Work to complete -
Write the records out again in full, word for word.

Available records -
■ ■ ■

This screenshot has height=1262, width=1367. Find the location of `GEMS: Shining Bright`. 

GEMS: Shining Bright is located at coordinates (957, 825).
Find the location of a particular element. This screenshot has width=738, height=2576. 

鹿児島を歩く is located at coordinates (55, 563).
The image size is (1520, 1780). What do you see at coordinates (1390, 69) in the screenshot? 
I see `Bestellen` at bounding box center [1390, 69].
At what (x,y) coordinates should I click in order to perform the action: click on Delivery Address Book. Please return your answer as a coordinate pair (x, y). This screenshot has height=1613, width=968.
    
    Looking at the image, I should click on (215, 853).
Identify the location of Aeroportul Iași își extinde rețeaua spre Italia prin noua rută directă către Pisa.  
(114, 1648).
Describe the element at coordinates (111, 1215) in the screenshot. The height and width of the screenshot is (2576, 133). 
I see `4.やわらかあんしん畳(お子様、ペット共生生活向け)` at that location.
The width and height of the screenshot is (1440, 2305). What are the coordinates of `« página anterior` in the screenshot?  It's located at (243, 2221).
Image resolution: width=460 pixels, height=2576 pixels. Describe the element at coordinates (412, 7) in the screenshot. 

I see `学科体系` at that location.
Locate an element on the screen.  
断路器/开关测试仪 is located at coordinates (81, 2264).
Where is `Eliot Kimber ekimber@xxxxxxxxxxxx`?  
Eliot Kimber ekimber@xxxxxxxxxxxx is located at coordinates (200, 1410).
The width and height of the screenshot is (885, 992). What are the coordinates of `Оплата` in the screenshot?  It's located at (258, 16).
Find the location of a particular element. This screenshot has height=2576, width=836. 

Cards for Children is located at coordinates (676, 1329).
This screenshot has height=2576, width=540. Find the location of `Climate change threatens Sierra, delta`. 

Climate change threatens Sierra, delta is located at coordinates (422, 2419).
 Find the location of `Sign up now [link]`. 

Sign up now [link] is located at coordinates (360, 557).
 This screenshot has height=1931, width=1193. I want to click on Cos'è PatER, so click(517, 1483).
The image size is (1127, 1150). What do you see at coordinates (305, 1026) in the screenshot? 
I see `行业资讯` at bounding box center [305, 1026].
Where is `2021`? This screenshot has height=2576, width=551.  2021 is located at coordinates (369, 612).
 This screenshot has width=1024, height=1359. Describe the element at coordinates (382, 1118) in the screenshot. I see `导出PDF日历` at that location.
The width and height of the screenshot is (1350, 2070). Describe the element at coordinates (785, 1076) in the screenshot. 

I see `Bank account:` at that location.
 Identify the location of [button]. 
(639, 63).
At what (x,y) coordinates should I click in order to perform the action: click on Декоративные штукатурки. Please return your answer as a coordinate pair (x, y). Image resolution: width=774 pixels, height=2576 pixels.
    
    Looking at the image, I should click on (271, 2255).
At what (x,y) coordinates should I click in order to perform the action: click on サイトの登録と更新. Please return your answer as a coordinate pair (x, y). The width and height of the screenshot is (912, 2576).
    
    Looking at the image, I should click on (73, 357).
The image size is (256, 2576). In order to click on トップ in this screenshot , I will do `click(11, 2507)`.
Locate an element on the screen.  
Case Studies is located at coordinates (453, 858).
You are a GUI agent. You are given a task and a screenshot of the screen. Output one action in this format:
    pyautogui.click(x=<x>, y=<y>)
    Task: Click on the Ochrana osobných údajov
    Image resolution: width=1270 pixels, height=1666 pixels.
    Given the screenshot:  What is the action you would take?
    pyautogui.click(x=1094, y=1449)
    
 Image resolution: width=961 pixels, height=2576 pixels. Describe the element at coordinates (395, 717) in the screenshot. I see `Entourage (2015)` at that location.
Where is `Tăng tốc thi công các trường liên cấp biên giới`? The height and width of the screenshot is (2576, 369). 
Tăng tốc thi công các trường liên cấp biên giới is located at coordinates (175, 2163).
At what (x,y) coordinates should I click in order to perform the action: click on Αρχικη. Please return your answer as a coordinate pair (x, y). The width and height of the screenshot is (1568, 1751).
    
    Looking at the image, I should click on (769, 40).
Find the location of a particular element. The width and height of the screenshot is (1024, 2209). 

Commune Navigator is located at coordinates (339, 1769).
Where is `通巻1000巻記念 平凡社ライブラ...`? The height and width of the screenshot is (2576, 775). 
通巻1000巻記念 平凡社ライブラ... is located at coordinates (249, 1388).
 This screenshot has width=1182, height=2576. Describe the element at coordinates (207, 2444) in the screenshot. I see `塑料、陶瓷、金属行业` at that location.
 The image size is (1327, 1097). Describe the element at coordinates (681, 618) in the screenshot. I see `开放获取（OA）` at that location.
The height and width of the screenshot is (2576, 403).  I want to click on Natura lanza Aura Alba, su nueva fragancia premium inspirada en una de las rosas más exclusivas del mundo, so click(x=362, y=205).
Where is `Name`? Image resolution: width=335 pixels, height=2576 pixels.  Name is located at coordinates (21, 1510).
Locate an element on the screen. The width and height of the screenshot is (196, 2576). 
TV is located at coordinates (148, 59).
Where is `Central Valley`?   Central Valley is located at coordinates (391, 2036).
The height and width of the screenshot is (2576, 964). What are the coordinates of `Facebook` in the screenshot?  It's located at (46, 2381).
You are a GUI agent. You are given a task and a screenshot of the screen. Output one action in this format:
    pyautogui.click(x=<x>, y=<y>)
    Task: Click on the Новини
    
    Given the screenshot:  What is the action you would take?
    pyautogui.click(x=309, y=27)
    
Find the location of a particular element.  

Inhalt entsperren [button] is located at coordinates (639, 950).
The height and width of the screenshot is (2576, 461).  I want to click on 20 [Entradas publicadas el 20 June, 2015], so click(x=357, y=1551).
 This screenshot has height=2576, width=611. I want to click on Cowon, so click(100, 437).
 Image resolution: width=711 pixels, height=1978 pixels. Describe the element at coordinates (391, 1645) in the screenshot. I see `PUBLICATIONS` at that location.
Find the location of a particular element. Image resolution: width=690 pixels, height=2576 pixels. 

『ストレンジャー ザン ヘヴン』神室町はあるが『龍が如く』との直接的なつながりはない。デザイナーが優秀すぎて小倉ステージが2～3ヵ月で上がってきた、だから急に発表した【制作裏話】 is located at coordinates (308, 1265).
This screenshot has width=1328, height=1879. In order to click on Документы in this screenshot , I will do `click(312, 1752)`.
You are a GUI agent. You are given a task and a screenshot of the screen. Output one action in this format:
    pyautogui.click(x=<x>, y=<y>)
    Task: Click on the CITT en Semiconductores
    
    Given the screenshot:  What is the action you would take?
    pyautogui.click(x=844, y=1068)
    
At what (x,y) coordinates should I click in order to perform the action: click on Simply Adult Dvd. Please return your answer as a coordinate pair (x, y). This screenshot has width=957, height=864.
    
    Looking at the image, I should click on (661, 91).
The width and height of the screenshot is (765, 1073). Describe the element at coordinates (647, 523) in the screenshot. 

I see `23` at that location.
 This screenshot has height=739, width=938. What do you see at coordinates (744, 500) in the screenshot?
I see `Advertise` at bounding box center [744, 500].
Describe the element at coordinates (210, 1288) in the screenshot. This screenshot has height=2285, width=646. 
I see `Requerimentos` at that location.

■ ■ ■

Result -
This screenshot has height=1262, width=1367. Find the location of `GEMS: Shining Bright`. 

GEMS: Shining Bright is located at coordinates (957, 825).
Find the location of a particular element. This screenshot has width=738, height=2576. 

鹿児島を歩く is located at coordinates (55, 563).
The image size is (1520, 1780). What do you see at coordinates (1390, 69) in the screenshot? 
I see `Bestellen` at bounding box center [1390, 69].
At what (x,y) coordinates should I click in order to perform the action: click on Delivery Address Book. Please return your answer as a coordinate pair (x, y). This screenshot has height=1613, width=968.
    
    Looking at the image, I should click on (215, 853).
Identify the location of Aeroportul Iași își extinde rețeaua spre Italia prin noua rută directă către Pisa.  
(114, 1648).
Describe the element at coordinates (111, 1215) in the screenshot. The height and width of the screenshot is (2576, 133). 
I see `4.やわらかあんしん畳(お子様、ペット共生生活向け)` at that location.
The width and height of the screenshot is (1440, 2305). What are the coordinates of `« página anterior` in the screenshot?  It's located at (243, 2221).
Image resolution: width=460 pixels, height=2576 pixels. Describe the element at coordinates (412, 7) in the screenshot. 

I see `学科体系` at that location.
Locate an element on the screen.  
断路器/开关测试仪 is located at coordinates (81, 2264).
Where is `Eliot Kimber ekimber@xxxxxxxxxxxx`?  
Eliot Kimber ekimber@xxxxxxxxxxxx is located at coordinates (200, 1410).
The width and height of the screenshot is (885, 992). What are the coordinates of `Оплата` in the screenshot?  It's located at (258, 16).
Find the location of a particular element. This screenshot has height=2576, width=836. 

Cards for Children is located at coordinates (676, 1329).
This screenshot has height=2576, width=540. Find the location of `Climate change threatens Sierra, delta`. 

Climate change threatens Sierra, delta is located at coordinates (422, 2419).
 Find the location of `Sign up now [link]`. 

Sign up now [link] is located at coordinates (360, 557).
 This screenshot has height=1931, width=1193. I want to click on Cos'è PatER, so click(517, 1483).
The image size is (1127, 1150). What do you see at coordinates (305, 1026) in the screenshot? 
I see `行业资讯` at bounding box center [305, 1026].
Where is `2021`? This screenshot has height=2576, width=551.  2021 is located at coordinates (369, 612).
 This screenshot has width=1024, height=1359. Describe the element at coordinates (382, 1118) in the screenshot. I see `导出PDF日历` at that location.
The width and height of the screenshot is (1350, 2070). Describe the element at coordinates (785, 1076) in the screenshot. 

I see `Bank account:` at that location.
 Identify the location of [button]. 
(639, 63).
At what (x,y) coordinates should I click in order to perform the action: click on Декоративные штукатурки. Please return your answer as a coordinate pair (x, y). Image resolution: width=774 pixels, height=2576 pixels.
    
    Looking at the image, I should click on (271, 2255).
At what (x,y) coordinates should I click in order to perform the action: click on サイトの登録と更新. Please return your answer as a coordinate pair (x, y). The width and height of the screenshot is (912, 2576).
    
    Looking at the image, I should click on (73, 357).
The image size is (256, 2576). In order to click on トップ in this screenshot , I will do `click(11, 2507)`.
Locate an element on the screen.  
Case Studies is located at coordinates (453, 858).
You are a GUI agent. You are given a task and a screenshot of the screen. Output one action in this format:
    pyautogui.click(x=<x>, y=<y>)
    Task: Click on the Ochrana osobných údajov
    Image resolution: width=1270 pixels, height=1666 pixels.
    Given the screenshot:  What is the action you would take?
    pyautogui.click(x=1094, y=1449)
    
 Image resolution: width=961 pixels, height=2576 pixels. Describe the element at coordinates (395, 717) in the screenshot. I see `Entourage (2015)` at that location.
Where is `Tăng tốc thi công các trường liên cấp biên giới`? The height and width of the screenshot is (2576, 369). 
Tăng tốc thi công các trường liên cấp biên giới is located at coordinates (175, 2163).
At what (x,y) coordinates should I click in order to perform the action: click on Αρχικη. Please return your answer as a coordinate pair (x, y). The width and height of the screenshot is (1568, 1751).
    
    Looking at the image, I should click on (769, 40).
Find the location of a particular element. The width and height of the screenshot is (1024, 2209). 

Commune Navigator is located at coordinates (339, 1769).
Where is `通巻1000巻記念 平凡社ライブラ...`? The height and width of the screenshot is (2576, 775). 
通巻1000巻記念 平凡社ライブラ... is located at coordinates (249, 1388).
 This screenshot has width=1182, height=2576. Describe the element at coordinates (207, 2444) in the screenshot. I see `塑料、陶瓷、金属行业` at that location.
 The image size is (1327, 1097). Describe the element at coordinates (681, 618) in the screenshot. I see `开放获取（OA）` at that location.
The height and width of the screenshot is (2576, 403).  I want to click on Natura lanza Aura Alba, su nueva fragancia premium inspirada en una de las rosas más exclusivas del mundo, so click(x=362, y=205).
Where is `Name`? Image resolution: width=335 pixels, height=2576 pixels.  Name is located at coordinates (21, 1510).
Locate an element on the screen. The width and height of the screenshot is (196, 2576). 
TV is located at coordinates (148, 59).
Where is `Central Valley`?   Central Valley is located at coordinates (391, 2036).
The height and width of the screenshot is (2576, 964). What are the coordinates of `Facebook` in the screenshot?  It's located at (46, 2381).
You are a GUI agent. You are given a task and a screenshot of the screen. Output one action in this format:
    pyautogui.click(x=<x>, y=<y>)
    Task: Click on the Новини
    
    Given the screenshot:  What is the action you would take?
    pyautogui.click(x=309, y=27)
    
Find the location of a particular element.  

Inhalt entsperren [button] is located at coordinates (639, 950).
The height and width of the screenshot is (2576, 461).  I want to click on 20 [Entradas publicadas el 20 June, 2015], so click(x=357, y=1551).
 This screenshot has height=2576, width=611. I want to click on Cowon, so click(100, 437).
 Image resolution: width=711 pixels, height=1978 pixels. Describe the element at coordinates (391, 1645) in the screenshot. I see `PUBLICATIONS` at that location.
Find the location of a particular element. Image resolution: width=690 pixels, height=2576 pixels. 

『ストレンジャー ザン ヘヴン』神室町はあるが『龍が如く』との直接的なつながりはない。デザイナーが優秀すぎて小倉ステージが2～3ヵ月で上がってきた、だから急に発表した【制作裏話】 is located at coordinates (308, 1265).
This screenshot has width=1328, height=1879. In order to click on Документы in this screenshot , I will do `click(312, 1752)`.
You are a GUI agent. You are given a task and a screenshot of the screen. Output one action in this format:
    pyautogui.click(x=<x>, y=<y>)
    Task: Click on the CITT en Semiconductores
    
    Given the screenshot:  What is the action you would take?
    pyautogui.click(x=844, y=1068)
    
At what (x,y) coordinates should I click in order to perform the action: click on Simply Adult Dvd. Please return your answer as a coordinate pair (x, y). This screenshot has width=957, height=864.
    
    Looking at the image, I should click on (661, 91).
The width and height of the screenshot is (765, 1073). Describe the element at coordinates (647, 523) in the screenshot. 

I see `23` at that location.
 This screenshot has height=739, width=938. What do you see at coordinates (744, 500) in the screenshot?
I see `Advertise` at bounding box center [744, 500].
Describe the element at coordinates (210, 1288) in the screenshot. This screenshot has height=2285, width=646. 
I see `Requerimentos` at that location.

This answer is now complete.